В эти дни, быть может, самые критические в моей жизни, ко мне в учреждение пришел накануне своего отъезда за границу норвежец Притц, о концессиях которого я рассказывал выше. В свое время я много сделал, чтобы помочь созданию «смешанного общества», которое он возглавлял. Когда Притц явился теперь ко мне, перед отъездом за границу, я, цепляясь за соломинку, обратился к нему с просьбой сообщить моим друзьям в Лондоне, в каком опасном положении я нахожусь. Он мне ответил: – Г-н Либерман, вы так упорно и твердо защищали интересы Советской России против моих, что у меня нет оснований помогать вам.

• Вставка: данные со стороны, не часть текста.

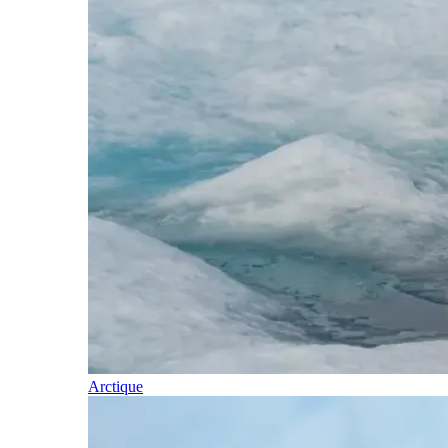
Arctique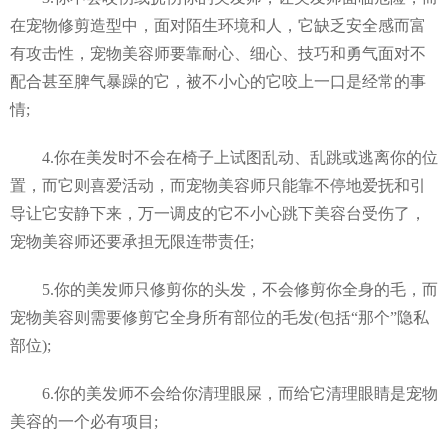
在宠物修剪造型中，面对陌生环境和人，它缺乏安全感而富
有攻击性，宠物美容师要靠耐心、细心、技巧和勇气面对不
配合甚至脾气暴躁的它，被不小心的它咬上一口是经常的事
情;
4.你在美发时不会在椅子上试图乱动、乱跳或逃离你的位
置，而它则喜爱活动，而宠物美容师只能靠不停地爱抚和引
导让它安静下来，万一调皮的它不小心跳下美容台受伤了，
宠物美容师还要承担无限连带责任;
5.你的美发师只修剪你的头发，不会修剪你全身的毛，而
宠物美容则需要修剪它全身所有部位的毛发(包括“那个”隐私
部位);
6.你的美发师不会给你清理眼屎，而给它清理眼睛是宠物
美容的一个必有项目;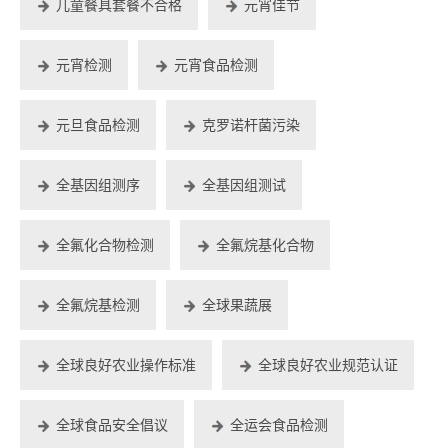
儿童餐具套餐不合格
元宵佳节
元宵检测
元宵食品检测
元旦食品检测
克罗诺杆菌污染
全基因组测序
全基因组测试
全氟化合物检测
全氟烷基化合物
全氟烷基检测
全球果蔬展
全球良好农业操作标准
全球良好农业规范认证
全球食品安全倡议
全运会食品检测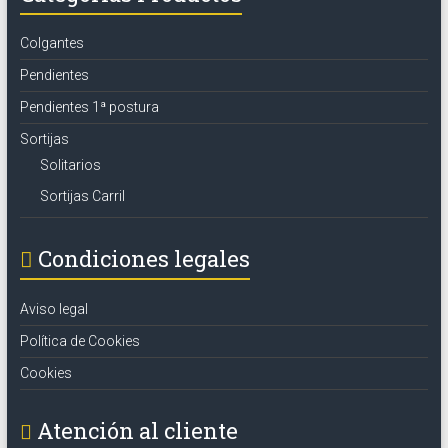
Colgantes
Pendientes
Pendientes 1ª postura
Sortijas
Solitarios
Sortijas Carril
Condiciones legales
Aviso legal
Política de Cookies
Cookies
Atención al cliente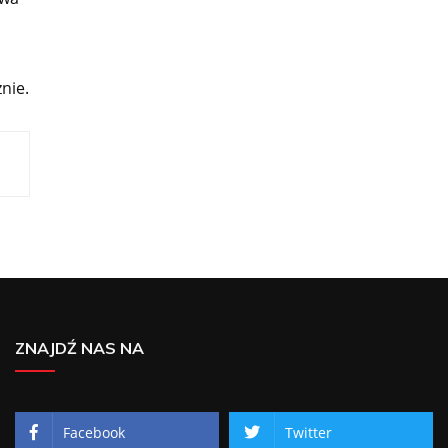
nie.
ZNAJDŹ NAS NA
Facebook
Twitter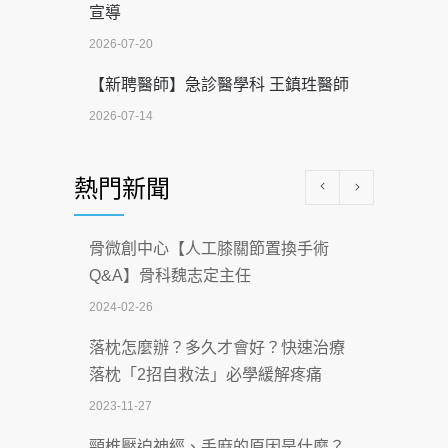
宣導
2026-07-20
【新聘醫師】急診醫學科 王鎮珄醫師
2026-07-14
醫學中心級醫療在萬華 西園醫院強化外
熱門新聞
科能量
2026-07-08
骨微創中心【人工膝關節置換手術
沒菸酒也瀕臨洗腎？65歲男靠「這習
Q&A】骨科魏志定主任
慣」逆轉腎功能 醫揭3招救命
2024-02-26
2026-07-08
落枕怎麼辦？多久才會好？快速治療
體溫飆破41度！醫連收兩例中暑病例：
落枕「2招自救法」必學緩解疼痛
致死率達8成
2023-11-27
2026-07-07
頸椎壓迫神經、手麻的原因是什麼？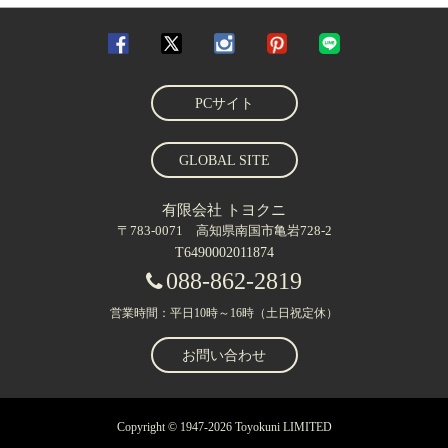
PCサイト
GLOBAL SITE
有限会社 トヨクニ
〒783-0071 高知県南国市亀岩728-2
T6490002011874
088-862-2819
営業時間：平日10時～16時（土日祝定休）
お問い合わせ
Copyright © 1947-2026 Toyokuni LIMITED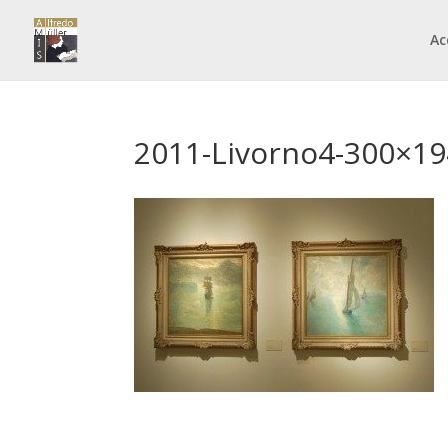
Ac
2011-Livorno4-300×19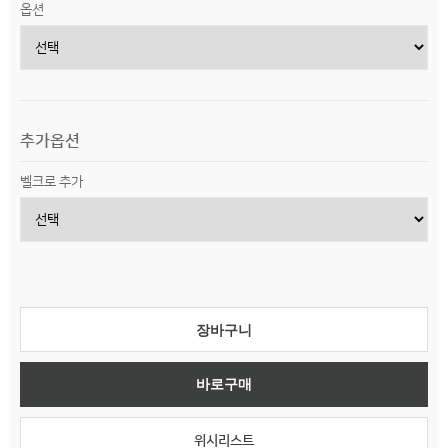
옵션
추가옵션
벨크로 추가
장바구니
바로구매
위시리스트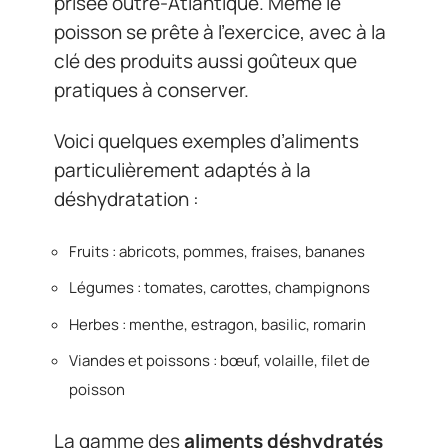
prisée outre-Atlantique. Même le
poisson se prête à l’exercice, avec à la
clé des produits aussi goûteux que
pratiques à conserver.
Voici quelques exemples d’aliments
particulièrement adaptés à la
déshydratation :
Fruits : abricots, pommes, fraises, bananes
Légumes : tomates, carottes, champignons
Herbes : menthe, estragon, basilic, romarin
Viandes et poissons : bœuf, volaille, filet de
poisson
La gamme des
aliments déshydratés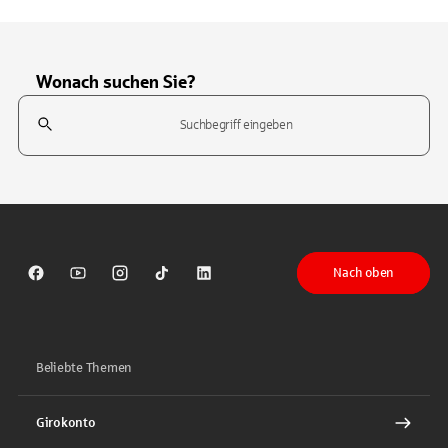
Wonach suchen Sie?
Suchfeld
Tippen Sie, um nach Themen zu suchen. Verwenden Sie die Pfeil-T
Nach oben
Sparkasse auf Facebook
Sparkasse auf Youtube
Sparkasse auf Instagram
Sparkasse auf TikTok
Sparkasse auf LinkedIn
Beliebte Themen
Girokonto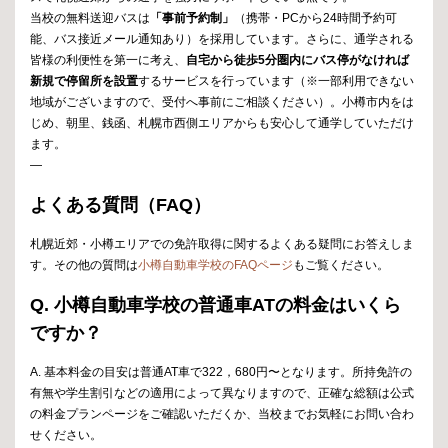
当校の無料送迎バスは
「事前予約制」
（携帯・PCから24時間予約可
能、バス接近メール通知あり）を採用しています。さらに、通学される
皆様の利便性を第一に考え、
自宅から徒歩5分圏内にバス停がなければ
新規で停留所を設置
するサービスを行っています（※一部利用できない
地域がございますので、受付へ事前にご相談ください）。小樽市内をは
じめ、朝里、銭函、札幌市西側エリアからも安心して通学していただけ
ます。
—
よくある質問（FAQ）
札幌近郊・小樽エリアでの免許取得に関するよくある疑問にお答えしま
す。その他の質問は
小樽自動車学校のFAQページ
もご覧ください。
Q. 小樽自動車学校の普通車ATの料金はいくら
ですか？
A. 基本料金の目安は普通AT車で322，680円〜となります。所持免許の
有無や学生割引などの適用によって異なりますので、正確な総額は公式
の料金プランページをご確認いただくか、当校までお気軽にお問い合わ
せください。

Моя объяснительная записка, очевидно, произвела где-то впечатление. Рыков через Ломова передал, что, хотя он и предпочитает меня не видеть, но сделает вое, что нужно… С другой стороны, следственная комиссия тоже заинтересовалась моей запиской – и тут только начались для меня настоящие пытки. Обыкновенно около полуночи раздавался звонок с приглашением такого рода:«Если вы не очень заняты, не согласитесь ли вы приехать в ГПУ, чтобы побеседовать?» – и тут же любезно предлагалось послать к моим услугам экипаж… Помню, как я отправился в первый раз, вечером, предварительно предупредив свою сестру о том, куда я еду, и прося ее не говорить старикам родителям, если я не вернусь. "Беседы» обычно происходили в маленькой полутемной комнате, после того как я проходил ряд столь же плохо освещенных длинных коридоров, под охраной солдата, вооруженного винтовкой. Я вручал пропуск, который все время оставался в руках моего собеседника. Разговор был приблизительно такого характера: – Ну-с, скажите, товарищ Либерман, вот в вашей записке на странице такой-то сказано то-то, а между тем нам представляется это дело так-то…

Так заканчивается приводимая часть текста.